James E. Neumann
Principal
Jim Neumann (he/him) specializes in the economics of climate change and air pollution regulation. He is coeditor, with Robert Mendelsohn, of The Impact of Climate Change on the United States Economy (Cambridge University Press, 1999), an integrated analysis of economic welfare impacts in the agriculture, water resources, forestry, coastal structures, commercial and residential energy use, recreation, and commercial fishing sectors, and lead or co-author of more than 25 other peer-reviewed publications.

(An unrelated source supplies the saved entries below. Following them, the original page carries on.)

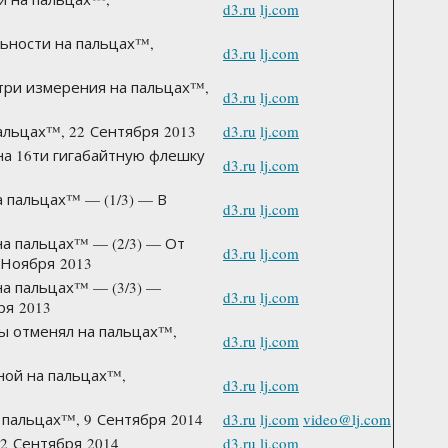
d3.ru
lj.com
ьности на пальцах™,
d3.ru
lj.com
 три измерения на пальцах™,
d3.ru
lj.com
альцах™, 22 Сентября 2013
d3.ru
lj.com
на 16ти гигабайтную флешку
d3.ru
lj.com
а пальцах™ — (1/3) — В
d3.ru
lj.com
на пальцах™ — (2/3) — От
d3.ru
lj.com
 Ноября 2013
на пальцах™ — (3/3) —
d3.ru
lj.com
ря 2013
ры отменял на пальцах™,
d3.ru
lj.com
ной на пальцах™,
d3.ru
lj.com
 пальцах™, 9 Сентября 2014
d3.ru
lj.com
video@lj.com
12 Сентября 2014
d3.ru
lj.com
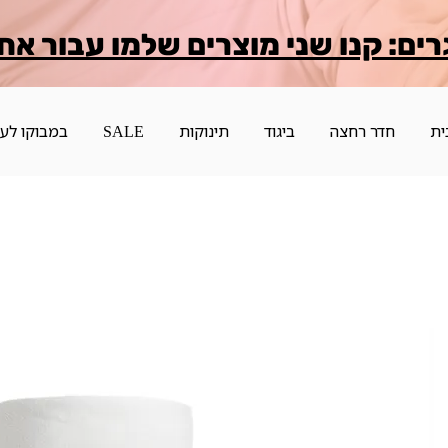
רים: קנו שני מוצרים שלמו עבור אח
ית
חדר רחצה
ביגוד
תינוקות
SALE
במבוקו לע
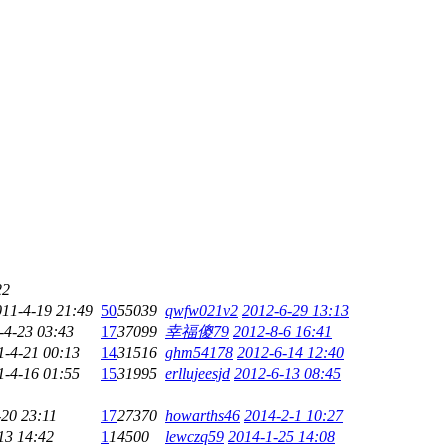
22
011-4-19 21:49
50
55039
qwfw021v2
2012-6-29 13:13
-4-23 03:43
17
37099
幸福傻79
2012-8-6 16:41
1-4-21 00:13
14
31516
ghm54178
2012-6-14 12:40
1-4-16 01:55
15
31995
erllujeesjd
2012-6-13 08:45
-20 23:11
17
27370
howarths46
2014-2-1 10:27
13 14:42
1
14500
lewczq59
2014-1-25 14:08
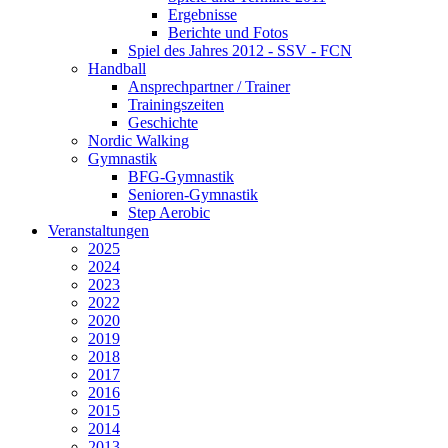
Ergebnisse
Berichte und Fotos
Spiel des Jahres 2012 - SSV - FCN
Handball
Ansprechpartner / Trainer
Trainingszeiten
Geschichte
Nordic Walking
Gymnastik
BFG-Gymnastik
Senioren-Gymnastik
Step Aerobic
Veranstaltungen
2025
2024
2023
2022
2020
2019
2018
2017
2016
2015
2014
2013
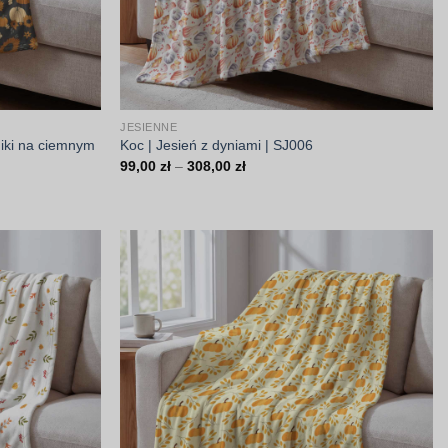
JESIENNE
niki na ciemnym
Koc | Jesień z dyniami | SJ006
Zakres
99,00
zł
–
308,00
zł
cen:
od
99,00 zł
do
308,00 zł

He also specializes in the economics of climate change adaptation and, within that area, analysis of the impacts of sea level rise; in recognition of this expertise, he was a Lead Author for the Intergovernmental Panel on Climate Change (IPCC) Working Group II chapter on the Economics of Adaptation and the U.S. National Climate Assessment’s Coastal chapter. His recent work includes applying risk management approaches to quantify the multi-sector economic benefits of greenhouse gas mitigation strategies (see www.epa.gov/CIRA and IEc’s page on the Benefits of Global Action), assessing climate change impacts to socially vulnerable groups and to children, and development of air quality management plans in global megacities (e.g., Accra, Ghana and Addis Ababa, Ethiopia). He co-directed, with IEc Senior Associate Jackie Willwerth, IEc’s support of the 2022 Massachusetts Climate Assessment, a statewide analysis detailing how Massachusetts people, environments, and infrastructure may be affected by climate change and related hazards through the end of the century. Jim was also the primary extramural coordinator of the U.S. Environmental Protection Agency’s landmark analysis, The Benefits and Costs of the Clean Air Act from 1990 to 2020, a comprehensive and exhaustively peer-reviewed economic analysis of all aspects of the Clean Air Act, completed in 2011.
Jim holds a B.A. in Economics and Environmental Studies from Williams College, and a M.P.A. in Public Affairs and Urban and Regional Planning from the School of Public and International Affairs at Princeton University.